Keep each line of the material that includes "device", and leave out the rest.
(INFORMATION SHOWN Opens)
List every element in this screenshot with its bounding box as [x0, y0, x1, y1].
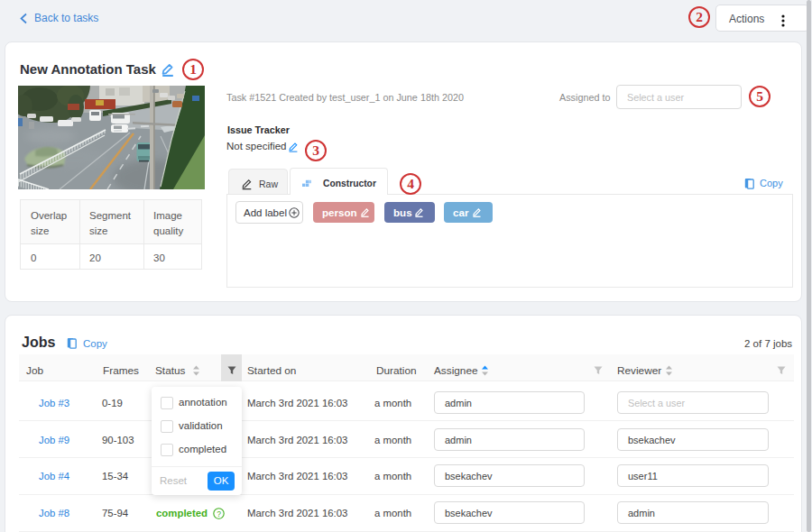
svg-text:?: ?: [217, 509, 221, 518]
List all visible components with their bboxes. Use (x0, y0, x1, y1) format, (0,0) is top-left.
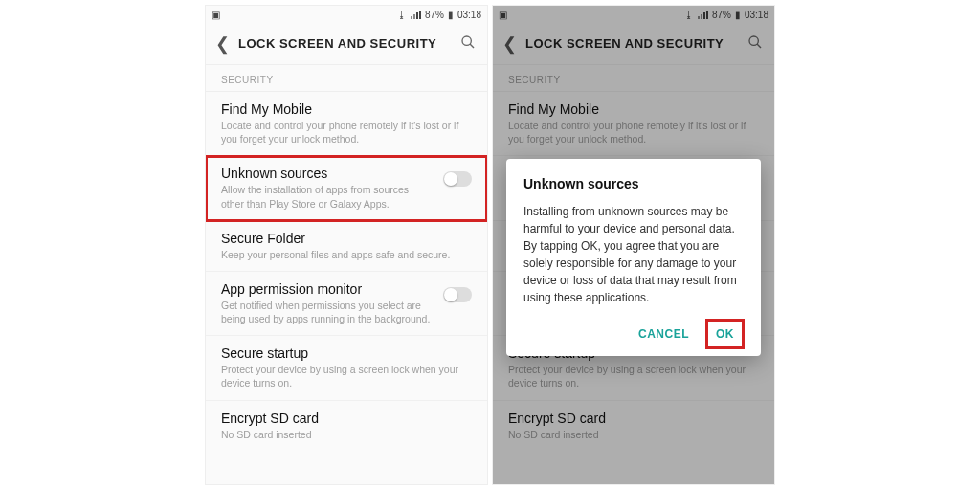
item-title: Secure startup (221, 345, 472, 361)
unknown-sources-toggle[interactable] (443, 171, 472, 187)
item-desc: Protect your device by using a screen lo… (221, 363, 472, 390)
ok-button[interactable]: OK (706, 320, 744, 348)
dialog-body: Installing from unknown sources may be h… (523, 203, 744, 306)
dialog-actions: CANCEL OK (523, 320, 744, 348)
item-desc: Locate and control your phone remotely i… (221, 119, 472, 145)
battery-pct: 87% (425, 10, 444, 20)
item-desc: Allow the installation of apps from sour… (221, 183, 434, 210)
screenshot-icon (212, 10, 220, 20)
battery-icon (448, 10, 454, 20)
cancel-button[interactable]: CANCEL (629, 320, 699, 348)
item-desc: Keep your personal files and apps safe a… (221, 248, 472, 261)
item-title: App permission monitor (221, 281, 434, 297)
signal-icon (411, 11, 421, 19)
item-title: Secure Folder (221, 231, 472, 246)
item-unknown-sources[interactable]: Unknown sources Allow the installation o… (206, 156, 487, 220)
item-secure-startup[interactable]: Secure startup Protect your device by us… (206, 336, 487, 400)
back-button[interactable]: ❮ (215, 35, 233, 53)
svg-line-1 (470, 44, 474, 48)
item-app-permission-monitor[interactable]: App permission monitor Get notified when… (206, 272, 487, 336)
item-desc: No SD card inserted (221, 428, 472, 441)
item-secure-folder[interactable]: Secure Folder Keep your personal files a… (206, 221, 487, 272)
item-find-my-mobile[interactable]: Find My Mobile Locate and control your p… (206, 92, 487, 156)
side-by-side-container: 87% 03:18 ❮ LOCK SCREEN AND SECURITY SEC… (205, 5, 775, 485)
phone-right: 87% 03:18 ❮ LOCK SCREEN AND SECURITY SEC… (492, 5, 775, 485)
unknown-sources-dialog: Unknown sources Installing from unknown … (506, 159, 761, 356)
page-title: LOCK SCREEN AND SECURITY (233, 36, 460, 51)
phone-left: 87% 03:18 ❮ LOCK SCREEN AND SECURITY SEC… (205, 5, 488, 485)
item-title: Find My Mobile (221, 101, 472, 117)
section-header-security: SECURITY (206, 65, 487, 91)
svg-point-0 (462, 36, 471, 45)
search-icon[interactable] (460, 34, 478, 54)
item-title: Unknown sources (221, 166, 434, 181)
app-bar: ❮ LOCK SCREEN AND SECURITY (206, 23, 487, 65)
item-encrypt-sd[interactable]: Encrypt SD card No SD card inserted (206, 401, 487, 451)
clock: 03:18 (457, 10, 481, 20)
download-icon (397, 10, 407, 20)
dialog-title: Unknown sources (523, 176, 744, 191)
app-permission-toggle[interactable] (443, 287, 472, 302)
status-bar: 87% 03:18 (206, 6, 487, 23)
item-title: Encrypt SD card (221, 411, 472, 426)
item-desc: Get notified when permissions you select… (221, 299, 434, 325)
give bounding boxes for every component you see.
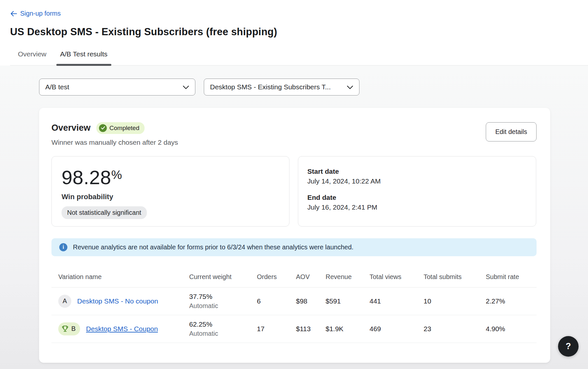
(INFORMATION SHOWN Closes)
RESULT OF THE TASK:
item-desc: Protect your device by using a screen lo… (221, 363, 472, 390)
item-secure-startup[interactable]: Secure startup Protect your device by us… (206, 336, 487, 400)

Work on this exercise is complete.